# Crossing the River

by on May 25, 2012

Questions:
• On the weekend, friends of mine went camping. They were camping on a small island in the middle of the lake. There were eight adults and two children in all.
• When they went to cross the lake and return home their boat was missing. They searched and searched but all they could find was an old canoe. It wasn’t as big as the boat and they were worried it wouldn’t carry them all. So, they tested it and found the boat could carry either:
• • One or two children
• At first they thought some of them would be stranded forever, but finally, they figured out how to get them all safely across the lake.
• Can you figure it out?
• —————
• Repeat the problem using counters.

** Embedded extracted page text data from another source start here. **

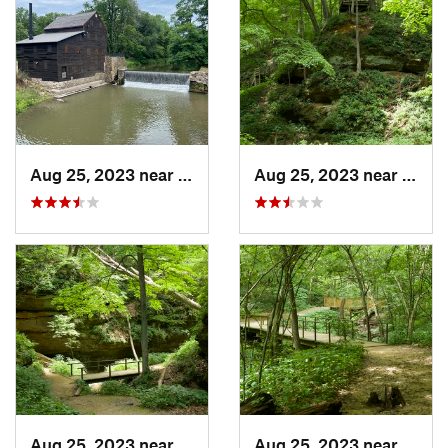
Aug 25, 2023 near
Blue Grass, IA
Aug 25, 2023 near
Blue 
Aug 25, 2023 near
Blue Grass, IA
Aug 25, 2023 near
Blue 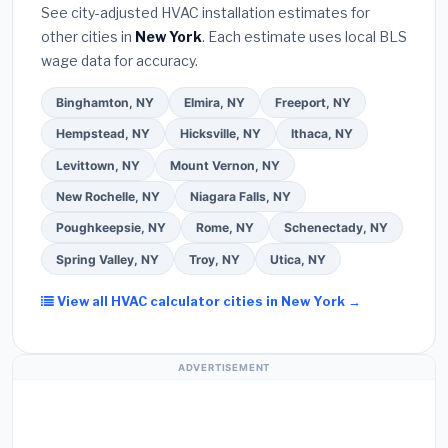
warranty coverage.
See city-adjusted HVAC installation estimates for
required permit
in Long Beach.
(5)
Ask for a
other cities in
New York
. Each estimate uses local BLS
written warranty on both parts and labor. Use our
wage data for accuracy.
free quote form above to get 3 pre-screened bids
from licensed local contractors.
Binghamton, NY
Elmira, NY
Freeport, NY
Hempstead, NY
Hicksville, NY
Ithaca, NY
Levittown, NY
Mount Vernon, NY
New Rochelle, NY
Niagara Falls, NY
Poughkeepsie, NY
Rome, NY
Schenectady, NY
Spring Valley, NY
Troy, NY
Utica, NY
View all HVAC calculator cities in New York →
ADVERTISEMENT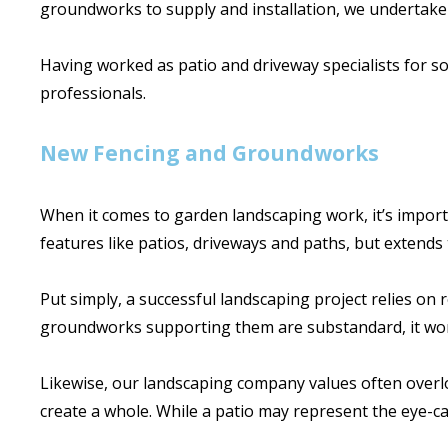
groundworks to supply and installation, we undertake
Having worked as patio and driveway specialists for s
professionals.
New Fencing and Groundworks
When it comes to garden landscaping work, it’s importa
features like patios, driveways and paths, but extends 
Put simply, a successful landscaping project relies on
groundworks supporting them are substandard, it won
Likewise, our landscaping company values often overloo
create a whole. While a patio may represent the eye-cat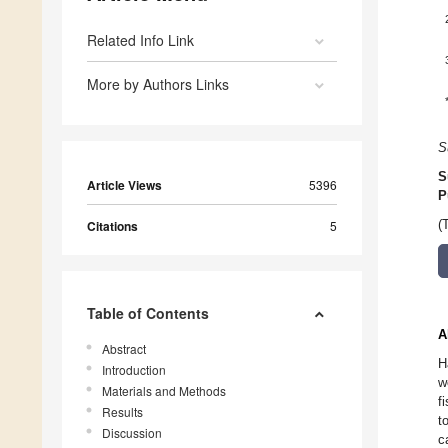
Related Info Link
More by Authors Links
S
S
Article Views
5396
P
Citations
5
(
Table of Contents
A
Abstract
H
Introduction
w
Materials and Methods
f
Results
t
Discussion
c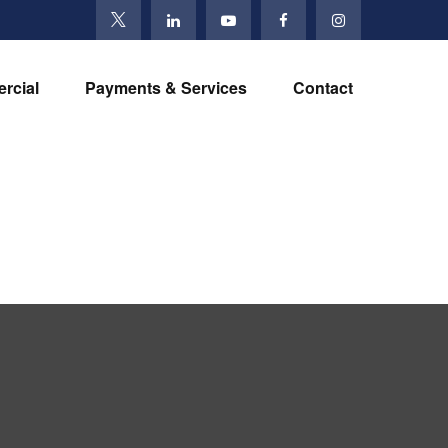
rcial
Payments & Services
Contact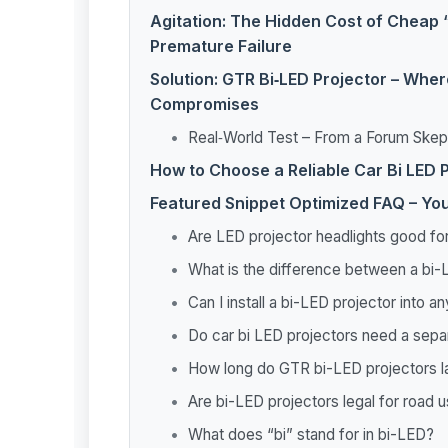
Agitation: The Hidden Cost of Cheap 
Premature Failure
Solution: GTR Bi‑LED Projector – Wher
Compromises
Real‑World Test – From a Forum Skept
How to Choose a Reliable Car Bi LED P
Featured Snippet Optimized FAQ – Yo
Are LED projector headlights good for
What is the difference between a bi-
Can I install a bi-LED projector into a
Do car bi LED projectors need a sepa
How long do GTR bi-LED projectors l
Are bi-LED projectors legal for road 
What does “bi” stand for in bi-LED?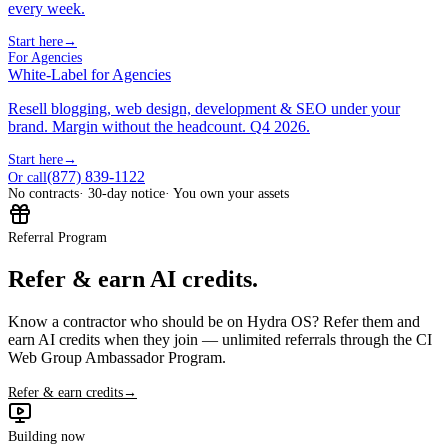
every week.
Start here
→
For Agencies
White-Label for Agencies
Resell blogging, web design, development & SEO under your
brand. Margin without the headcount. Q4 2026.
Start here
→
(877) 839-1122
Or call
No contracts
· 30-day notice
· You own your assets
Referral Program
Refer & earn AI credits.
Know a contractor who should be on Hydra OS? Refer them and
earn AI credits when they join — unlimited referrals through the CI
Web Group Ambassador Program.
Refer & earn credits
→
Building now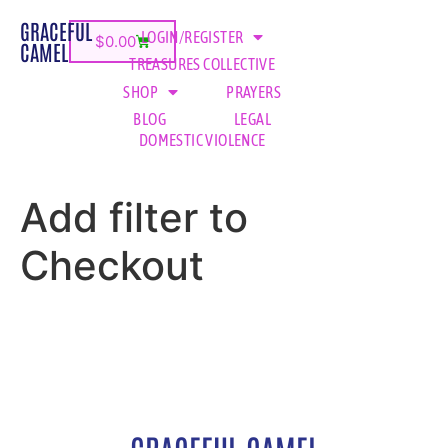
GRACEFUL
LOGIN/REGISTER
$
0.00
CAMEL
TREASURES COLLECTIVE
SHOP
PRAYERS
BLOG
LEGAL
DOMESTIC VIOLENCE
Add filter to
Checkout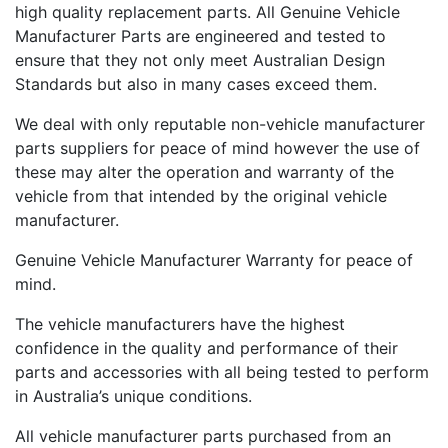
high quality replacement parts. All Genuine Vehicle
Manufacturer Parts are engineered and tested to
ensure that they not only meet Australian Design
Standards but also in many cases exceed them.
We deal with only reputable non-vehicle manufacturer
parts suppliers for peace of mind however the use of
these may alter the operation and warranty of the
vehicle from that intended by the original vehicle
manufacturer.
Genuine Vehicle Manufacturer Warranty for peace of
mind.
The vehicle manufacturers have the highest
confidence in the quality and performance of their
parts and accessories with all being tested to perform
in Australia’s unique conditions.
All vehicle manufacturer parts purchased from an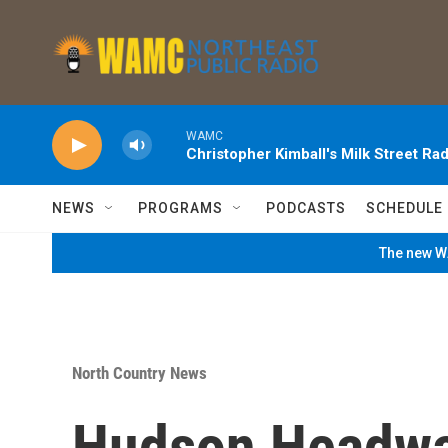
Skip to main content
WAMC
Christopher Kimball's Milk Street Rad
NEWS
PROGRAMS
PODCASTS
SCHEDULE
The new WA
North Country News
Hudson Headwa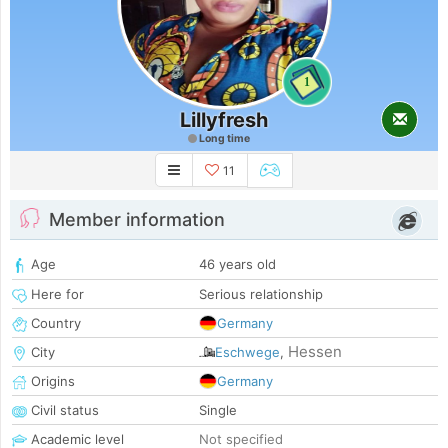
1
Lillyfresh
Long time
11
Member information
Age
46 years old
Here for
Serious relationship
Country
Germany
Hessen
City
Eschwege
,
Origins
Germany
Civil status
Single
Academic level
Not specified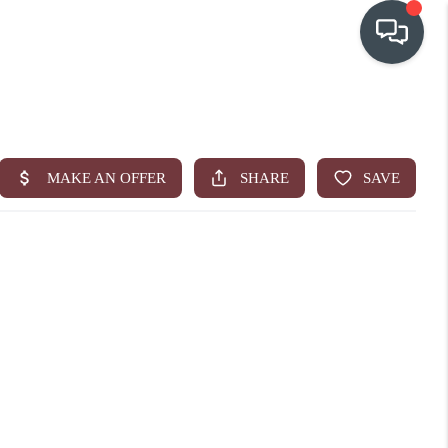
OUR COMMUNITIES
WHO WE ARE
IN THE MEDIA
RELOCATION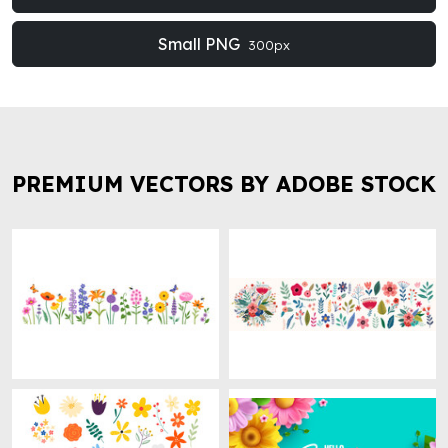
Small PNG
300px
PREMIUM VECTORS BY ADOBE STOCK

I want to know the number of crossings it takes to shift the 8 adults and 2 children.
• —————
• What if one of the adults was sick and didn’t end up going camping? How would that change the number of crossing?
• —————
• Let’s adjust the number of adults. How does the number of crossings change when the number of adults changes? Record all your data. Can you find an algebraic pattern?

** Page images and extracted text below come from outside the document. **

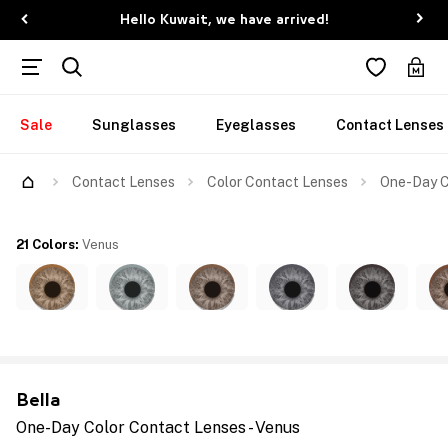
Hello Kuwait, we have arrived!
Sale
Sunglasses
Eyeglasses
Contact Lenses
Contact Lenses
Color Contact Lenses
One-Day C
21 Colors
:
Venus
Bella
One-Day Color Contact Lenses - Venus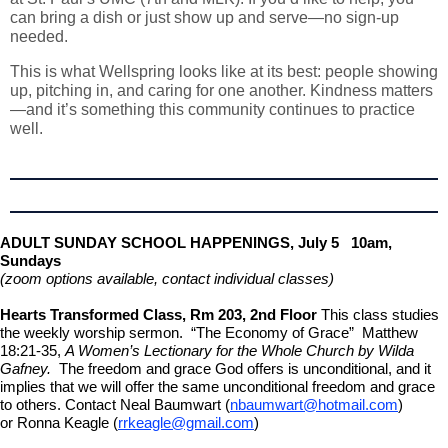
can bring a dish or just show up and serve—no sign-up
needed.
This is what Wellspring looks like at its best: people showing
up, pitching in, and caring for one another. Kindness matters
—and it’s something this community continues to practice
well.
ADULT SUNDAY SCHOOL HAPPENINGS,
July 5 10am,
Sundays
(zoom options available, contact individual classes)
Hearts Transformed Class, Rm 203, 2nd Floor
This class studies
the weekly worship sermon. “The Economy of Grace” Matthew
18:21-35,
A Women’s Lectionary for the Whole Church by Wilda
Gafney.
The freedom and grace God offers is unconditional, and it
implies that we will offer the same unconditional freedom and grace
to others. Contact Neal Baumwart (
nbaumwart@hotmail.com
)
or Ronna Keagle (
rrkeagle@gmail.com
)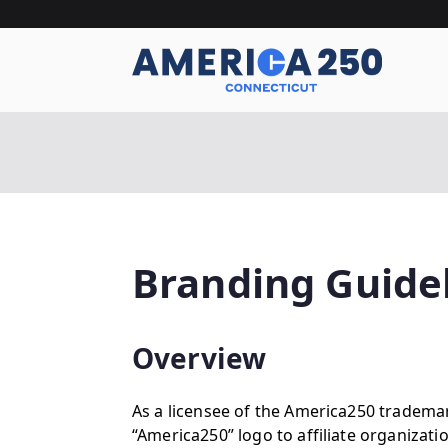
Skip
to
content
A
Branding Guide
Overview
As a licensee of the America250 tradema
“America250” logo to affiliate organizati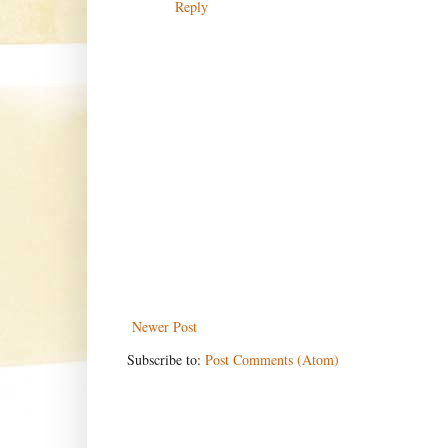
Reply
Newer Post
Subscribe to:
Post Comments (Atom)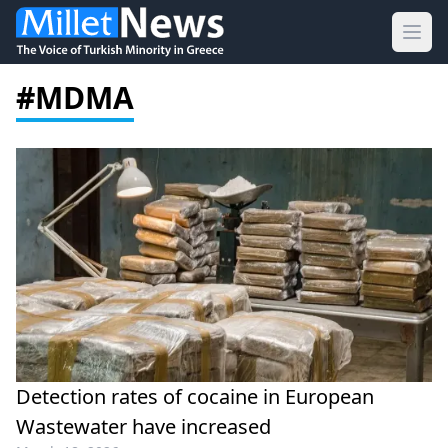
Ope
#MDMA
Detection rates of cocaine in European
Wastewater have increased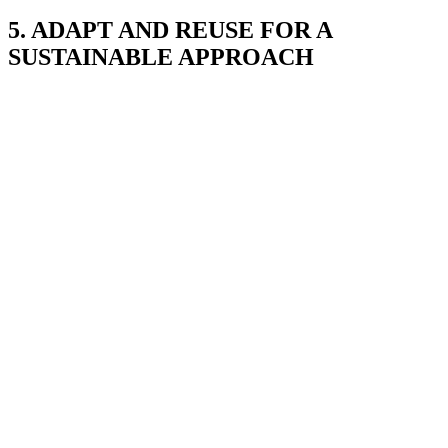
5. ADAPT AND REUSE FOR A
SUSTAINABLE APPROACH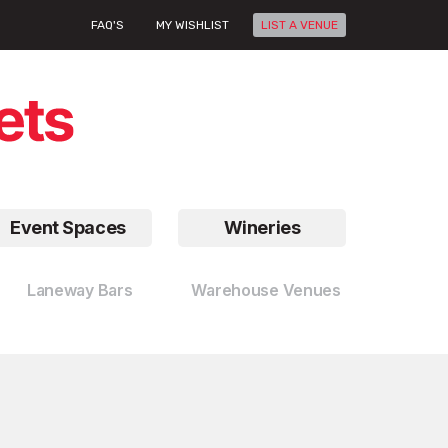
FAQ'S
MY WISHLIST
LIST A VENUE
Event Spaces
Wineries
Laneway Bars
Warehouse Venues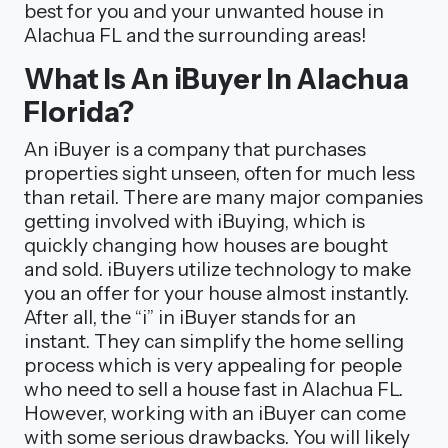
best for you and your unwanted house in
Alachua FL and the surrounding areas!
What Is An iBuyer In Alachua
Florida?
An iBuyer is a company that purchases
properties sight unseen, often for much less
than retail. There are many major companies
getting involved with iBuying, which is
quickly changing how houses are bought
and sold. iBuyers utilize technology to make
you an offer for your house almost instantly.
After all, the “i” in iBuyer stands for an
instant. They can simplify the home selling
process which is very appealing for people
who need to sell a house fast in Alachua FL.
However, working with an iBuyer can come
with some serious drawbacks. You will likely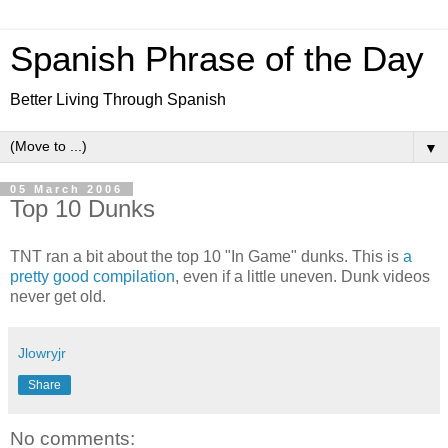
Spanish Phrase of the Day
Better Living Through Spanish
▼
05 March 2006
Top 10 Dunks
TNT ran a bit about the top 10 "In Game" dunks. This is
a
pretty good compilation
, even if a little uneven. Dunk videos
never get old.
Jlowryjr
Share
No comments: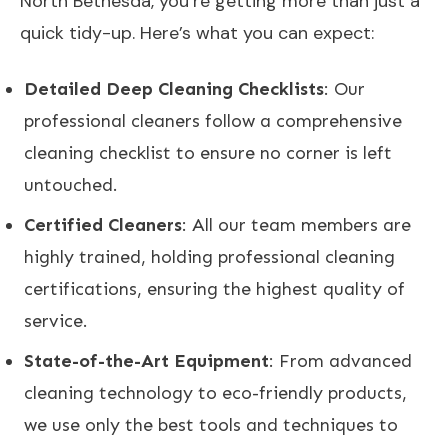
North Bethesda, you’re getting more than just a
quick tidy-up. Here’s what you can expect:
Detailed Deep Cleaning Checklists
: Our
professional cleaners follow a comprehensive
cleaning checklist to ensure no corner is left
untouched.
Certified Cleaners
: All our team members are
highly trained, holding professional cleaning
certifications, ensuring the highest quality of
service.
State-of-the-Art Equipment
: From advanced
cleaning technology to eco-friendly products,
we use only the best tools and techniques to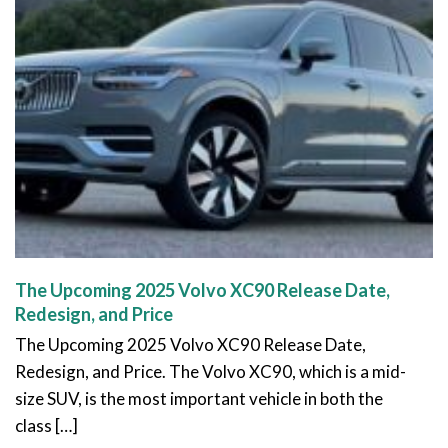
The Upcoming 2025 Volvo XC90 Release Date,
Redesign, and Price
The Upcoming 2025 Volvo XC90 Release Date,
Redesign, and Price. The Volvo XC90, which is a mid-
size SUV, is the most important vehicle in both the
class […]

The first question, it gave me a bit of a hesitation, but after a while, I figured out a solution, and it is:

2 children goes across to the island, 1 child drops off, another goes back on, he drops off, an adult goes on, he drops off at the other side, the child left on the original island gets on and returens the child on the middle island back. Then the whole cycle repeats until everybody has crossed.

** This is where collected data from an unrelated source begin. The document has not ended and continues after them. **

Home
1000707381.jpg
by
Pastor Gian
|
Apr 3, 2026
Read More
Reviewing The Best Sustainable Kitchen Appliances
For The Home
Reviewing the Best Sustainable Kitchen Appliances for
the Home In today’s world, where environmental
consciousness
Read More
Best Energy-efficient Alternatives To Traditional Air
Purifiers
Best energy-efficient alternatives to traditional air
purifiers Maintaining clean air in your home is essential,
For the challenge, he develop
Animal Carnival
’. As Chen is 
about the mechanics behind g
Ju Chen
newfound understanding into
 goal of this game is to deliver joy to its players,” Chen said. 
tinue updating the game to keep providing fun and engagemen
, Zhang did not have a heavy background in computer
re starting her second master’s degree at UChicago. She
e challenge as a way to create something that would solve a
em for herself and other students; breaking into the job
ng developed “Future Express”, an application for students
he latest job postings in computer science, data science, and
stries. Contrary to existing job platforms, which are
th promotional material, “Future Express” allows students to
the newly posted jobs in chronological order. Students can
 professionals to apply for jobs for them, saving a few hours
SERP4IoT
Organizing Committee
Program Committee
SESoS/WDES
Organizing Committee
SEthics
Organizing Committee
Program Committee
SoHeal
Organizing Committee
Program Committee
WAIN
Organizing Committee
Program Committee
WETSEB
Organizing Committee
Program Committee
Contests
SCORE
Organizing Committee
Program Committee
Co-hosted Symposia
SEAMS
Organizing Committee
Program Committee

The second question, I thought it was the hardest among all, because I had to figure out how many crossings it takes for 8 adults and 2 children to get through an island. So eventually, I repeated the count and I have came up with the number 33. Later I have did the same for 7 adults and 2 children, and have came up with 29.

The third part, we had to choose 5 random numbers of adults. I chose 18, 23, 25, 3 and 1. Soon I figured out the algebraic pattern. It was 4y+1. With the function, I gradually  figured out the answers for the 5 numbers. Respectively, there were 73, 93, 101, 13 and 5.